O'Neill's store quickly prospered, expanding to four buildings on the site. It also had branches in London, Dublin and Paris, and its owner traveled abroad yearly to inspect and purchase the fine embroidered linens from Ireland, Spain, Switzerland and France that the store sold.
"His views toward customers were unique. He never regarded a cash customer as loyal. He preferred the buyer who charged purchases. As proof of his faith in the 'loyal customers,' he rendered his bills once every six months," said The Evening Sun.

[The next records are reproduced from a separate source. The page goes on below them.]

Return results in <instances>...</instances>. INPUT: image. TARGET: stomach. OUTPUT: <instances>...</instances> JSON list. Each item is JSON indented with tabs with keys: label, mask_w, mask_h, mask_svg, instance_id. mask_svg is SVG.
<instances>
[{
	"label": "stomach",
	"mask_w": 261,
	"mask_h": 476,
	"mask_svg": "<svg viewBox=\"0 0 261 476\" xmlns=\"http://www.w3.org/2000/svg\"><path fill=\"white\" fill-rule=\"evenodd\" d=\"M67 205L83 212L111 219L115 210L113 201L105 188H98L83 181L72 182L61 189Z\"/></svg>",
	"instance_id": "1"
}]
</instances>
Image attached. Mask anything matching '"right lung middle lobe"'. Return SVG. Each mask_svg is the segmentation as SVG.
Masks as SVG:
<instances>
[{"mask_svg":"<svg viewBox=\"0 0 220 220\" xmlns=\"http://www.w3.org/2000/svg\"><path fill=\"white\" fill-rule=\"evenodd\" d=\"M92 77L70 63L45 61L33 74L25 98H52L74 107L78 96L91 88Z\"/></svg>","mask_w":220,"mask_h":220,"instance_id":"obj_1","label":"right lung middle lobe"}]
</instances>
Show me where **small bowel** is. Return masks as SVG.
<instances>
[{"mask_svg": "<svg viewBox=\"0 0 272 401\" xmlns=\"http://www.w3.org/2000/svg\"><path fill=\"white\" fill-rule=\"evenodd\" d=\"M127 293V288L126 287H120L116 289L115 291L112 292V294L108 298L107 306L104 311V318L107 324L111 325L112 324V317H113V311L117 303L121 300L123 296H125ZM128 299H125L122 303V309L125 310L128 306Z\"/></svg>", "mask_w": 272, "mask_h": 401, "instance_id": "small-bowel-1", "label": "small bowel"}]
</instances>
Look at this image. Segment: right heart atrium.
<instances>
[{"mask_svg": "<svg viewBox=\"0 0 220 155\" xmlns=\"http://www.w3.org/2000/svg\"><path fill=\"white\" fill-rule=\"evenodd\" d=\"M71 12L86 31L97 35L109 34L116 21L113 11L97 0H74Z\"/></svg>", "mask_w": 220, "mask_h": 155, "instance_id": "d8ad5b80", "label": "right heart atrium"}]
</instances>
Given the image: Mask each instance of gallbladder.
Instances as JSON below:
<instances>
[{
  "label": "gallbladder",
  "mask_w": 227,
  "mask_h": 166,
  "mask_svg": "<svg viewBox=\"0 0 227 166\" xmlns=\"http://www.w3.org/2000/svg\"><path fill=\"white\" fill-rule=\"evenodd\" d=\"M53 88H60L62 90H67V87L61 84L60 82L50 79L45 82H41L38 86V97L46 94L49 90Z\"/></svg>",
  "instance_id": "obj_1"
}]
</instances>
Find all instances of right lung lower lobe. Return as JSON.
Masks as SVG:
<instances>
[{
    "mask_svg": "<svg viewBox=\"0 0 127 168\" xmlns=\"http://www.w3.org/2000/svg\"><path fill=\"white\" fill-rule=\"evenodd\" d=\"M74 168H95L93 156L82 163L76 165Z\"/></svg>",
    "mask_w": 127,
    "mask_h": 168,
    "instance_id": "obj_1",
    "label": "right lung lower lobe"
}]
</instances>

As his wealth grew, O'Neill purchased an entire city block on the east side of Charles Street near Franklin Street, including the Wizard Motion Picture House. He built the Professional Building at Charles and Pleasant streets and became active in civic affairs.

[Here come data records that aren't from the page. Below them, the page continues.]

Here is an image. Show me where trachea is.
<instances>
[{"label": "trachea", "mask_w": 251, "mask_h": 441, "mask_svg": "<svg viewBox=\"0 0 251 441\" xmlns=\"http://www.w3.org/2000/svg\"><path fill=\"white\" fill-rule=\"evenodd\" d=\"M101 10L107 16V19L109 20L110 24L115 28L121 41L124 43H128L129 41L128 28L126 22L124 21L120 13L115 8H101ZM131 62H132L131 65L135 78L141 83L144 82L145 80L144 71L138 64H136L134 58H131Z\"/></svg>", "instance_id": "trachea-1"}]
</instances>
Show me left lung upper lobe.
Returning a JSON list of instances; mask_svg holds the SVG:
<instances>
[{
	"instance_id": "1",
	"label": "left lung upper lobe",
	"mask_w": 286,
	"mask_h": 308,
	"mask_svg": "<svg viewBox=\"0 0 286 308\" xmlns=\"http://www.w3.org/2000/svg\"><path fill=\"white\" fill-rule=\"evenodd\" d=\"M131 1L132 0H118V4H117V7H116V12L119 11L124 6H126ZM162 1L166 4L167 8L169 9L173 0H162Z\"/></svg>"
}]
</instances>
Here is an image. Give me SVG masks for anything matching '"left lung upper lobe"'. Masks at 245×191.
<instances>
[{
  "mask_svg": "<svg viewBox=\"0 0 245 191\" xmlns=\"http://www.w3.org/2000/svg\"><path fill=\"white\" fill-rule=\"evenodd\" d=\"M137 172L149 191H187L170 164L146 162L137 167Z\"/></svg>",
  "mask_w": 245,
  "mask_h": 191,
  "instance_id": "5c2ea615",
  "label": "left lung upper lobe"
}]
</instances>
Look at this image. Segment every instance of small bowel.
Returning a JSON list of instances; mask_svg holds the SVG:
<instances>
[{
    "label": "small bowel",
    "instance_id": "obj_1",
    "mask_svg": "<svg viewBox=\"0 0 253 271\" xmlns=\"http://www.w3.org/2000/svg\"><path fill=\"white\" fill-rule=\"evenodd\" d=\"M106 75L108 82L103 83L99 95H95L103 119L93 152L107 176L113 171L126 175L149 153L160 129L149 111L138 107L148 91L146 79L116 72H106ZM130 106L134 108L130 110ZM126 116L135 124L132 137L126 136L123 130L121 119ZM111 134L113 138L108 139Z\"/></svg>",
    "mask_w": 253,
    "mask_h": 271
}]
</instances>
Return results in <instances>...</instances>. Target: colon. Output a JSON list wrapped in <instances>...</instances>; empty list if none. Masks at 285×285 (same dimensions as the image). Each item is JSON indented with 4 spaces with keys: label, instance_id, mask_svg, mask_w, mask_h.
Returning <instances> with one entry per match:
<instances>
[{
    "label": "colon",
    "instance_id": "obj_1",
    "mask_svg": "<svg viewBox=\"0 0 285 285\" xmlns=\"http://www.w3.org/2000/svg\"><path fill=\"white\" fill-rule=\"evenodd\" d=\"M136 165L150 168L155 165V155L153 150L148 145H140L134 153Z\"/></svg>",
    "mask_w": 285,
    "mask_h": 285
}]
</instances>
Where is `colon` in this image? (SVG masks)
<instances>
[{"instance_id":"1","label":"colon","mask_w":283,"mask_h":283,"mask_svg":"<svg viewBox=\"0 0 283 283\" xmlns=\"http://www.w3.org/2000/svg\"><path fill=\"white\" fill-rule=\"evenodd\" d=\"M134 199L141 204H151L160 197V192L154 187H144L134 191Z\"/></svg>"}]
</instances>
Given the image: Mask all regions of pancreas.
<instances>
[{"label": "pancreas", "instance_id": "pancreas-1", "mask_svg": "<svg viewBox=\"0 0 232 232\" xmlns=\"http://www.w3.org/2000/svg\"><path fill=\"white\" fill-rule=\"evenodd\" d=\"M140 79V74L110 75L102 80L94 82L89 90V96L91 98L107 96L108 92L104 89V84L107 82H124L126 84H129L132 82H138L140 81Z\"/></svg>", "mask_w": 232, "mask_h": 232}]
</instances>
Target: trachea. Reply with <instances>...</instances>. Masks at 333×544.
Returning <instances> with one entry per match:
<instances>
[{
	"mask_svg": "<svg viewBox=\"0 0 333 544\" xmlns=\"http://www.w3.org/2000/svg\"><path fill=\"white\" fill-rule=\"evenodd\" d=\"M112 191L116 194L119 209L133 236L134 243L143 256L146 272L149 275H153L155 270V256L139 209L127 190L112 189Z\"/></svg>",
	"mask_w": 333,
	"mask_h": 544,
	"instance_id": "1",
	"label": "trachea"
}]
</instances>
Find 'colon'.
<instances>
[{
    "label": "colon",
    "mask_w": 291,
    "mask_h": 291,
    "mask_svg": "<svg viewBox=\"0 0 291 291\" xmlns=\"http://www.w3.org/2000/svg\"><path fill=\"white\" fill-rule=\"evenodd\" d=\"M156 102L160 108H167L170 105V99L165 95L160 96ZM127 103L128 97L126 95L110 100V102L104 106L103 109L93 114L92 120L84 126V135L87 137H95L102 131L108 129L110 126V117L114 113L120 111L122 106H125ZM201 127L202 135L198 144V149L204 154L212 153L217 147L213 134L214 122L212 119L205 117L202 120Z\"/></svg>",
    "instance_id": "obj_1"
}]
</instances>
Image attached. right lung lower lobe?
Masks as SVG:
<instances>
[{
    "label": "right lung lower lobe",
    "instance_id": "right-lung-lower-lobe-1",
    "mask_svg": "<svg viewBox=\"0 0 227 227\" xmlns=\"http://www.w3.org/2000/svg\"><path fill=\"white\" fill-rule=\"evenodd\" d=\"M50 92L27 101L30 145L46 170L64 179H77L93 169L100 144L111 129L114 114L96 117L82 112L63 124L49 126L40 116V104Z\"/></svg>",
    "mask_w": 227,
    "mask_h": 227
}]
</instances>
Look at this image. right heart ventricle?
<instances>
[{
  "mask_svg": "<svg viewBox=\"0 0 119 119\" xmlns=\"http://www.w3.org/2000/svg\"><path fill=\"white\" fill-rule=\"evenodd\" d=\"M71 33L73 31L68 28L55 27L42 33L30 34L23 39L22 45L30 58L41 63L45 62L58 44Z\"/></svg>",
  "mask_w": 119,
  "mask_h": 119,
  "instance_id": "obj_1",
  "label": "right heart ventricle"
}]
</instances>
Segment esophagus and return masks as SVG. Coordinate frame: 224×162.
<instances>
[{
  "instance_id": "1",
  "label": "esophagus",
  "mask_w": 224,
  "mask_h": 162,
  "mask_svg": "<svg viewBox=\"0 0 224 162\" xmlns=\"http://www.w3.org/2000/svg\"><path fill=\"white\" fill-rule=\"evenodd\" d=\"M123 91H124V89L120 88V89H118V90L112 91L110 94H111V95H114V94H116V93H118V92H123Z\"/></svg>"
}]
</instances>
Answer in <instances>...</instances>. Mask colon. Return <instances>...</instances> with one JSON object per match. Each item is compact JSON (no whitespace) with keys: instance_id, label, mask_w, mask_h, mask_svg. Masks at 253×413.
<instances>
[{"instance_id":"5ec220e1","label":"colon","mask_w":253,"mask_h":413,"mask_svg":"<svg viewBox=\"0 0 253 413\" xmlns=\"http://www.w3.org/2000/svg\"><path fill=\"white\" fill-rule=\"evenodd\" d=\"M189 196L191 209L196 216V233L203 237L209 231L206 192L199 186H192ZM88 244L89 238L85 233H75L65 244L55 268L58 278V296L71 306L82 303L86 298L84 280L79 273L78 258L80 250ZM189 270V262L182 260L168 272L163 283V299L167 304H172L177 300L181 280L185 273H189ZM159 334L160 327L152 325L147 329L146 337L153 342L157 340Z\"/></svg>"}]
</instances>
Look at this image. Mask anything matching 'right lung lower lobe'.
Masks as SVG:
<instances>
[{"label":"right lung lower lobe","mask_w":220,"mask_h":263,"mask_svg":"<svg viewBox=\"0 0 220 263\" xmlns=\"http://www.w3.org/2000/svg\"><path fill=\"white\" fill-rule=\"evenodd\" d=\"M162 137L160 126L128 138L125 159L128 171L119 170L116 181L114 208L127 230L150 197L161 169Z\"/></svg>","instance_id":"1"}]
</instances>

The greatest challenge to O'Neill's store was the Baltimore Fire of 1904, when firefighters threatened to dynamite the store for a firebreak, and he begged for a little more time.
"A staunch Catholic, Mr. O'Neill believed that prayer saved his store when waves of flame threatened it," reported The Sun.
"He drove in a carriage rapidly to the Carmelite Convent at Biddle and Caroline streets, and, awakening the nuns, begged them to pray for the safety of his store. When he returned to it, he said, the wind had shifted and O'Neill's was saved. In after years, he would point to the black south wall of the store to prove his contention," said The Sun.
At his death in 1919, O'Neill left to the archdiocese of Baltimore a $7 million estate that by the 1950s had grown to $14 million. Some $8.5 million was used to construct the Cathedral of Mary Our Queen, which was dedicated in 1959. The new cathedral was cheerfully referred to by wags as "O'Neill's Uptown."
The archdiocese set aside $3.5 million to build a new hospital. The sum had grown to $37 million by the time Good Samaritan Hospital was completed and received its first patients in 1968.
Bequeathed to workers
"When Mr. O'Neill died on April 6, 1919, he showed his appreciation of their services by bequeathing the business to the employees who had helped to make it," reported The Sun.
In 1928, the store was merged into Hahn Department Stores Inc. and at the time of its closing was part of the Allied Stores Corp.
The store was demolished in 1961 when it became part of the Charles Center urban renewal project.